Saved data entries
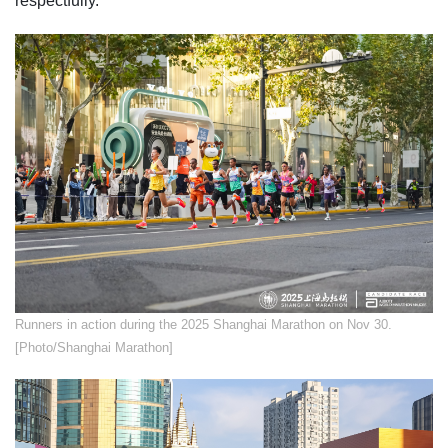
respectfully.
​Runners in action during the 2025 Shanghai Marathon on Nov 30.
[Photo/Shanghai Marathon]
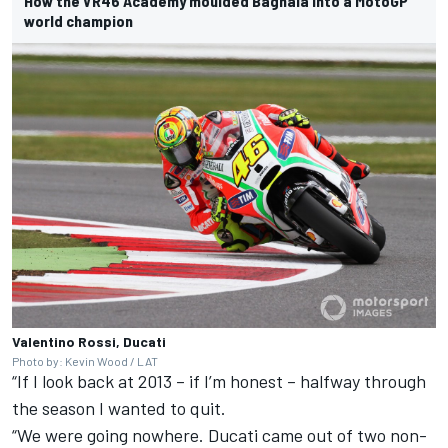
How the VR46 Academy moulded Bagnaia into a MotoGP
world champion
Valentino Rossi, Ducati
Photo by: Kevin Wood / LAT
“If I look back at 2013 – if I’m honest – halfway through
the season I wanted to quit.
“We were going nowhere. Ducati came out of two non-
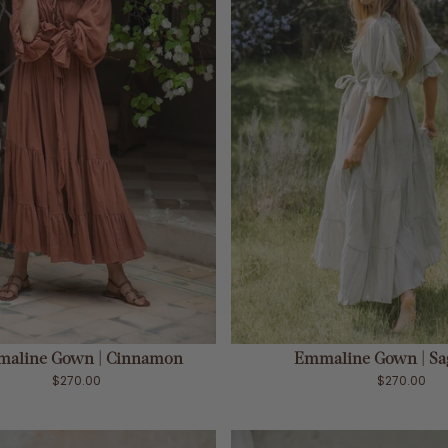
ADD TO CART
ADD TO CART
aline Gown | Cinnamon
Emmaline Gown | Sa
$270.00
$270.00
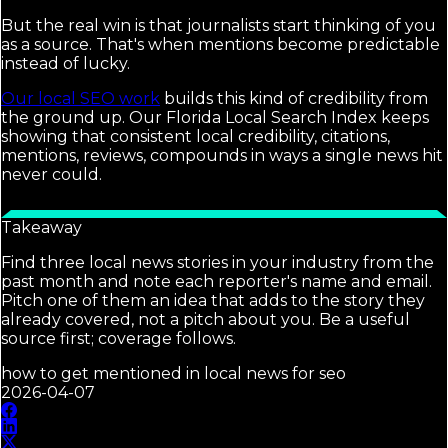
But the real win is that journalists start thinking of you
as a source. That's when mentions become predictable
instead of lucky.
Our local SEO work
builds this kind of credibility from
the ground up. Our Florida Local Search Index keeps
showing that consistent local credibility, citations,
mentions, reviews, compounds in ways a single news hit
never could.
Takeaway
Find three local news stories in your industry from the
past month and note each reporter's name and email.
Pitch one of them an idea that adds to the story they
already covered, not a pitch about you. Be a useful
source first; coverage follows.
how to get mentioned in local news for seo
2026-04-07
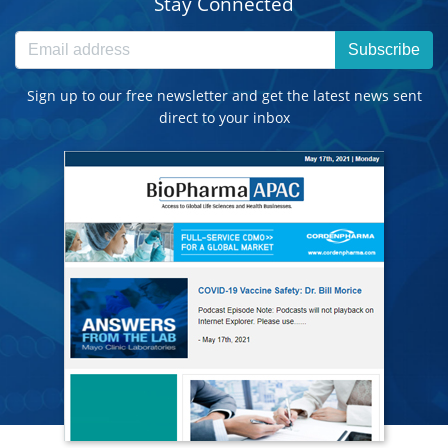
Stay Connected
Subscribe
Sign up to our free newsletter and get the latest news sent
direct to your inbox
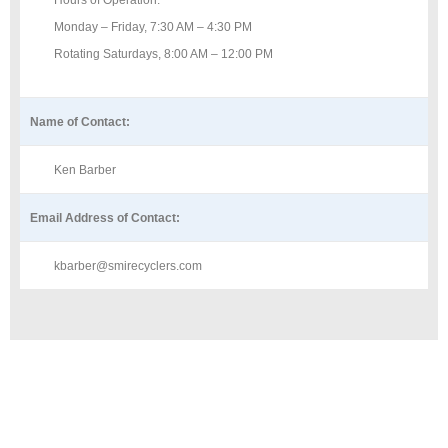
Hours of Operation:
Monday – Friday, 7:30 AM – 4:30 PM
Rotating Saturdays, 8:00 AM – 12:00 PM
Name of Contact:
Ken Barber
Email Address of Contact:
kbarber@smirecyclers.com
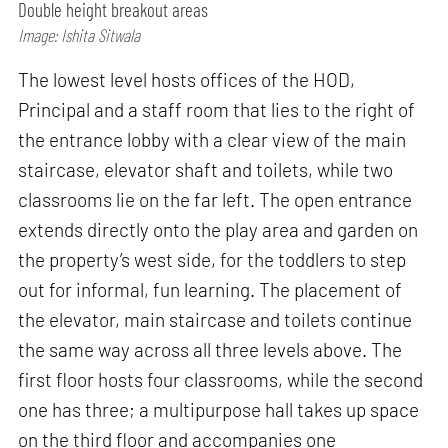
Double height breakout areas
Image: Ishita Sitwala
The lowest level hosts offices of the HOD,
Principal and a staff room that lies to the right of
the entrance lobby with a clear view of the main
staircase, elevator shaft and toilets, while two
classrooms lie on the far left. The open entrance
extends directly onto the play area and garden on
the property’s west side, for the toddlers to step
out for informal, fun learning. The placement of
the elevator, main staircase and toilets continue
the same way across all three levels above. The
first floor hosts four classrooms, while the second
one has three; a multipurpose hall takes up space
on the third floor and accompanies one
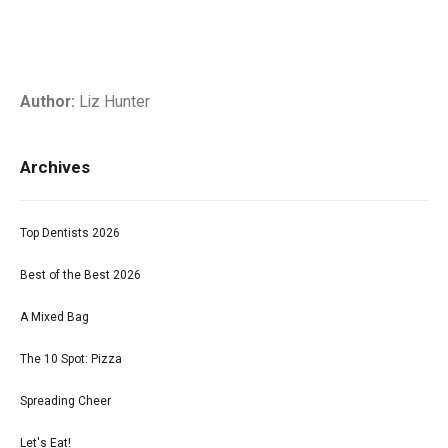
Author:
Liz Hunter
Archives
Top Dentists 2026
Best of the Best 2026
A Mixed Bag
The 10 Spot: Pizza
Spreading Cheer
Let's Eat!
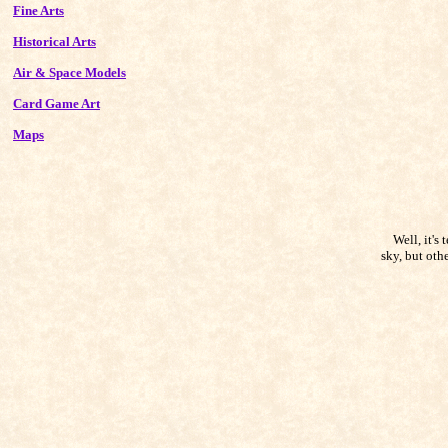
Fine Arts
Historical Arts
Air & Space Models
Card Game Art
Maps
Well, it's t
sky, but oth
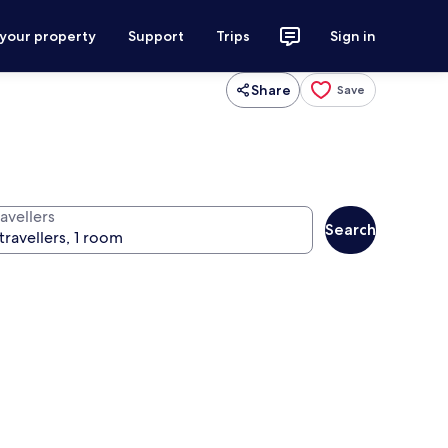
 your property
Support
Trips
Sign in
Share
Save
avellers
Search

--

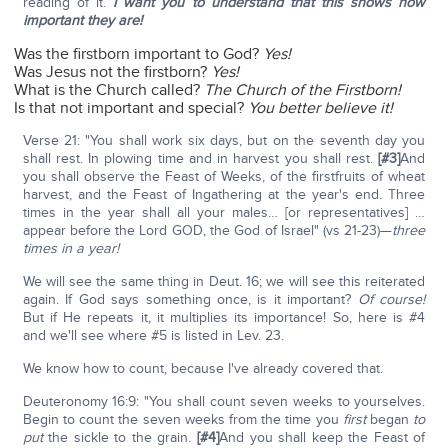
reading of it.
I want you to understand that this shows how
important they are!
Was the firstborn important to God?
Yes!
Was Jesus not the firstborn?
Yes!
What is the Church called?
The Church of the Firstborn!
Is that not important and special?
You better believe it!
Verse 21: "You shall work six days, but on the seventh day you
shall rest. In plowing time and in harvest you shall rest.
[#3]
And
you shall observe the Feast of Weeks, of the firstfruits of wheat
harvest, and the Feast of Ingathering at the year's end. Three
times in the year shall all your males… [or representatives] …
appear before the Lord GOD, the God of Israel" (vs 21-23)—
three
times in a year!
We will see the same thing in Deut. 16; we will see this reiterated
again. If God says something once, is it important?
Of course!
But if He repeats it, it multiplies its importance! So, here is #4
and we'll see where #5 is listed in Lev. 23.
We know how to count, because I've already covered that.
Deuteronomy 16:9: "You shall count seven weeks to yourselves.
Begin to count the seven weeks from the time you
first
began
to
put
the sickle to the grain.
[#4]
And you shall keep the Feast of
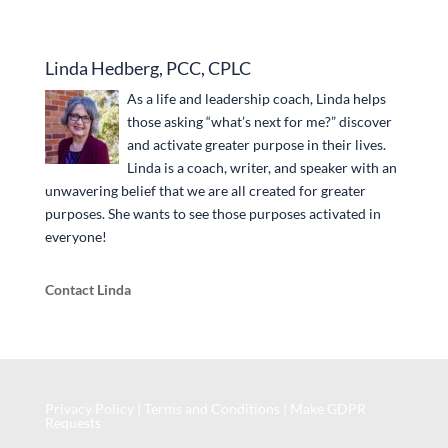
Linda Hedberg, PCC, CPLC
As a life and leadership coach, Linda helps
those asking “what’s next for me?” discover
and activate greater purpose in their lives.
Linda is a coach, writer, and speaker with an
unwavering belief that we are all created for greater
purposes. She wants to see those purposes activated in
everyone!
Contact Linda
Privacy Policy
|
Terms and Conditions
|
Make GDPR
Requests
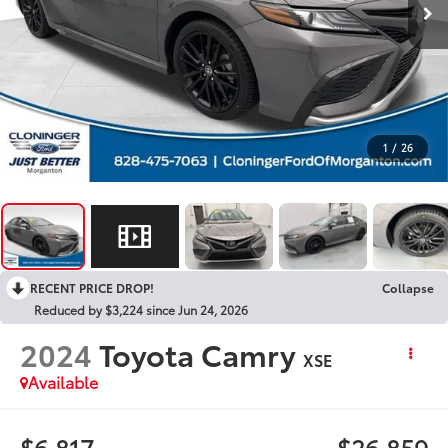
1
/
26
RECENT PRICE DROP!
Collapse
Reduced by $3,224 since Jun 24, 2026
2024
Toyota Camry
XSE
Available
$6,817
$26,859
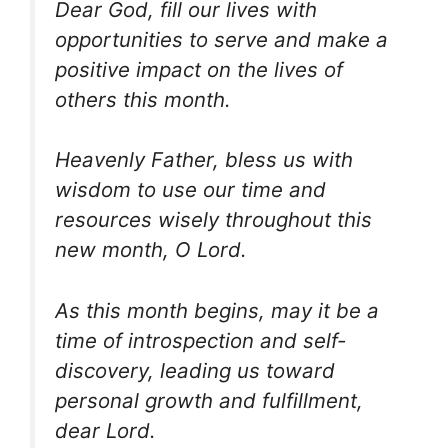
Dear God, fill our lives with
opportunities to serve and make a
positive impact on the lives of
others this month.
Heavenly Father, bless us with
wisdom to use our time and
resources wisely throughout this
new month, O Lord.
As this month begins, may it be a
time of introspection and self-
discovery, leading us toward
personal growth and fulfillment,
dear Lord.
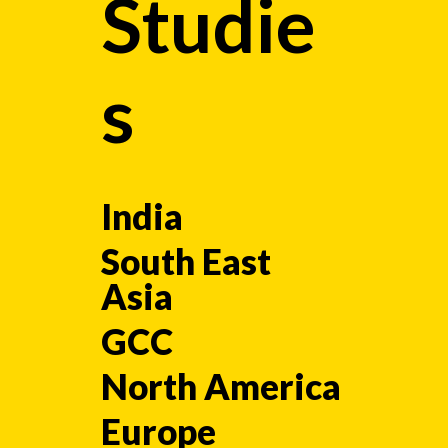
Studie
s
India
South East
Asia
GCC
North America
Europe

* [To do]:
Could you write out exactly the lines of the data above that run from the one holding "respectfully." to the one holding "the season I wanted to quit.", with both ends in and all pictures out?

* [Expected output]:
respectfully.
​Runners in action during the 2025 Shanghai Marathon on Nov 30.
[Photo/Shanghai Marathon]
How the VR46 Academy moulded Bagnaia into a MotoGP
world champion
Valentino Rossi, Ducati
Photo by: Kevin Wood / LAT
“If I look back at 2013 – if I’m honest – halfway through
the season I wanted to quit.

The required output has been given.